Common motorway myths debunked

Common motorway myths debunked
Common motorway myths debunked

There are around 2,300 miles of motorway across Britain, stretching from England’s south west to central Scotland but, according to new research, they remain a bit of a mystery to many drivers.

A study of motorists’ knowledge has revealed that many people struggle with the basics of driving on a motorway and some young drivers are so scared of them that they avoid motorways altogether.

Ignorance

One in three drivers admits to not understand motorway signs, a third have they exceeded the 70mph speed limit, claiming they were unsure of the rules of the road, and almost a quarter (23 per cent) have ignored red X signs on smart motorways.

The poll of motorists was by conducted by car supermarket CarShop, which has developed a quiz to test drivers’ motorway knowledge.

It also found that many new drivers were too scared to drive on motorways. Sixty per cent of millennials questioned said they avoid them completely, suggesting that allowing learners onto motorways could be a smart move in improving driver confidence.

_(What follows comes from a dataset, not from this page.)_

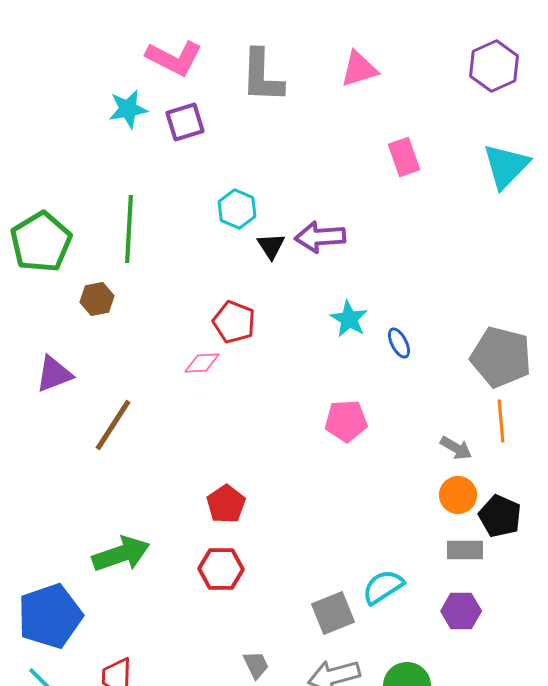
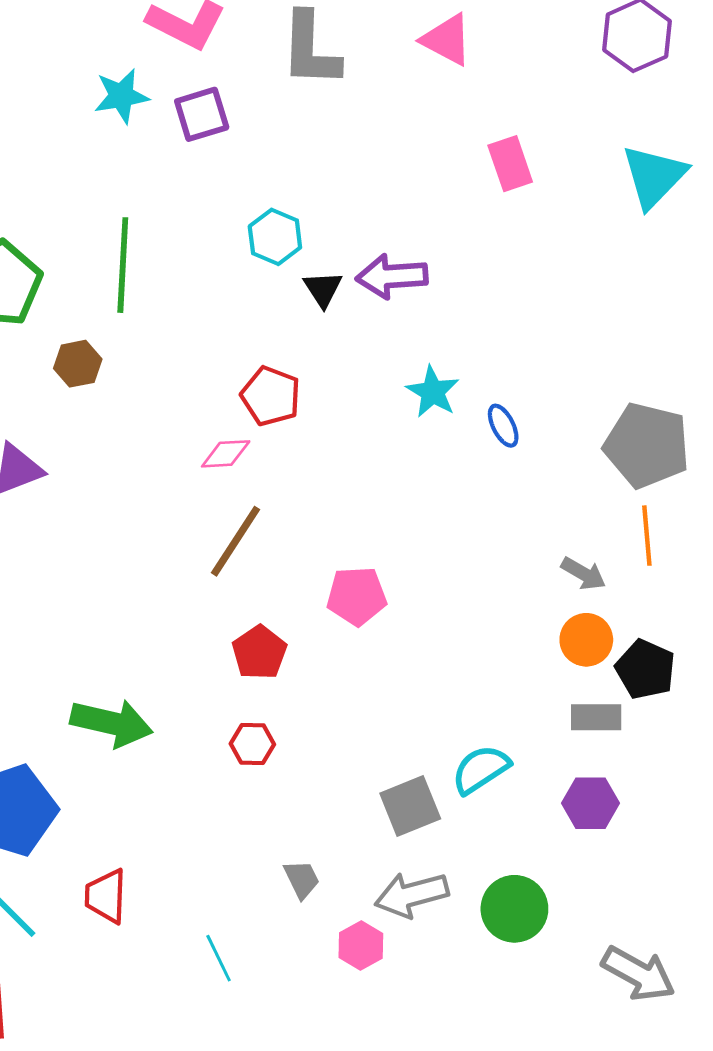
pink triangle: (359, 69) -> (447, 40), turned 45
pink pentagon: (346, 421) -> (357, 596), moved
brown line: (113, 425) -> (236, 541), moved
green arrow: (121, 554) -> (112, 723), turned 32
red hexagon: (221, 569) -> (252, 744), size x0.7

And many continue to believe widely-held but wrong beliefs about motorway driving so to help clear matters up here are the facts behind some of the most common motorway myths.

Fast lane and slow lane

The ‘fast lane’ and ‘slow lane’ are commonly used phrases but they don’t actually exist. The left hand lane should be used for normal driving and the other lanes should only be used for overtaking.

Despite what many people call them, there is no fast lane or slow lane. (Picture: Shutterstock)
Despite what many people call them, there is no fast lane or slow lane. (Picture: Shutterstock)

Right of way

When joining a motorway, you should give way to traffic already in lane. Many believe drivers on the motorway should give way to those joining, but they actually have the right of way. It’s the joining driver’s responsibility to join the motorway safely.

Smart motorway speed cameras

On smart motorways, even when display screens are inactive and completely black, the integrated speed cameras are still active and can capture the number plates of speeding drivers as normal. Speed cameras on smart motorways do not turn off.

Smart motorway speeds are advisory

Some drivers appear to struggle with the basics of smart motorways (Picture: Shutterstock)
Some drivers appear to struggle with the basics of smart motorways (Picture: Shutterstock)

Speed limits displayed on smart motorways are often thought to be advisory, but this isn’t always the case. If the speed displayed is in a red circle it is a mandatory limit and you will be committing an offence if you exceed the displayed limit – you’re likely to be captured by speed cameras if you do so. It’s only when the speed displayed is accompanied by orange flashing lights that a limit is advisory.

Running out of fuel

Many people believe that it’s illegal to run out of fuel on the motorway, and that you may receive a fine if this happens – but this is a myth. You should never commit to a long journey if you feel you may run out of fuel, but if you do run out, you won’t be fined by the authorities unless police decide your actions constitute careless driving.